Racism in real estate

By SEAN FLYNN  |  May 13, 2009

Consider: in 1985, according to a Boston Redevelopment Authority (BRA) study, blacks made up 25 percent of Boston's total population – 76 percent of whom were concentrated in the adjoining, and predominantly black, neighborhoods of Roxbury, Mattapan, and South Dorchester. And while another 17 percent of the city's blacks lived, according to the BRA study, in the mostly white neighborhoods of Hyde Park, North Dorchester, and the more evenly integrated Jamaica Plain, that can be attributed less to integration than to an expansion of Boston's growing minority population into areas that border the city's established black core.

Meanwhile, six of Boston's 16 neighborhoods were found to be more than 90 percent white. Four of them – South Boston, Charlestown, East Boston, and downtown – had zero percent blacks living in them; Allston-Brighton, Roslindale, and West Roxbury all had black populations of two percent or less. And according to 1980 census data of 22 cities and towns surrounding Boston, 19 had black populations of less than 3 percent. And in 13 of those communities, blacks actually made up less than one percent of the population.

Part of that disparity, some sources say, is a result more of economics than of outright housing discrimination.

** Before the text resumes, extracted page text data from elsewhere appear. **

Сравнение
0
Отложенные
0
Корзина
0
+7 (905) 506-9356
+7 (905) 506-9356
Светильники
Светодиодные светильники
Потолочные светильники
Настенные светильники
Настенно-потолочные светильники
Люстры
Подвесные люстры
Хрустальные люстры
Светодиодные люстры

"I think the whole affordable-housing issue overshadows discrimination," says Wilson Henderson, director of the Massachusetts Housing Finance Agency's (MHFA) equal-opportunity division. A full third of black families live in poverty, according to Henderson, who argues that persons with low incomes tend to be less mobile than their wealthy counterparts, and therefore prefer to live closer to a familiar social structure. And the perception that housing costs in communities of color are so much cheaper may also convince many minorities that moving into white neighborhoods is economically impossible. (According to a 1981 neighborhood-by-neighborhood survey of rents conducted by the Massachusetts Tenants Organization, however, that perception is highly overstated. The then-median $383 monthly rent in Roxbury, Mission Hill, and Mattapan was only four percent lower than the city-wide average of $402. And it was more expensive than prices in white neighborhoods such as Roslindale and East Boston, and at least a dozen largely white suburbs.)

Others argue that many people of color have no desire to leave their communities. Many who could afford to live elsewhere are perfectly content to stay, say these observers, and resent the implication that moving into white areas should be some sort of innate desire. Others, says Arthur Eskew, a housing advocate at the Roxbury Multi-Service Center, either fear racial harassment or are just too weary to fight the system of discrimination. "You [whites] have beaten us [people of color] so badly, I don't think there's the will to fight segregation," he says. "And I wouldn't feel safe in an all-white community."

But those minorities who do buck the tide and try to move into largely white neighborhoods often run smack up against either overt or covert discrimination in the housing industry. "You'd really be spitting in the wind if you tried to say that [discrimination] wasn't the reason for the patterns we're seeing," says Ernest Gutierrez, executive director of the Boston Fair Housing Commission.

"It's a big problem," says one real-estate broker. "And it's all over eastern Massachusetts."